(Dataset entries)
= Beginning of Section =

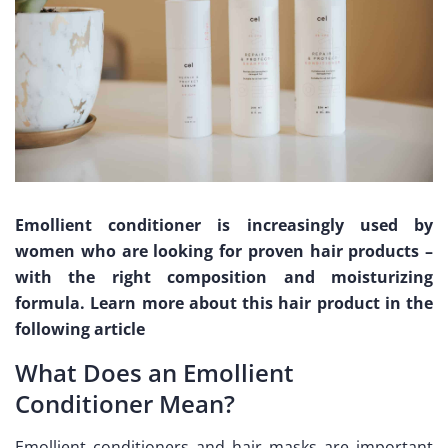
Emollient conditioner is increasingly used by
women who are looking for proven hair products –
with the right composition and moisturizing
formula. Learn more about this hair product in the
following article
What Does an Emollient
Conditioner Mean?
Emollient conditioners and hair masks are important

= End of Section =

-- EXERCISE DIRECTIONS --
All lines in the preceding records that hold the word "Emollient" need to be copied.

-- PROBLEM SOLUTION --
Emollient conditioner is increasingly used by
What Does an Emollient
Emollient conditioners and hair masks are important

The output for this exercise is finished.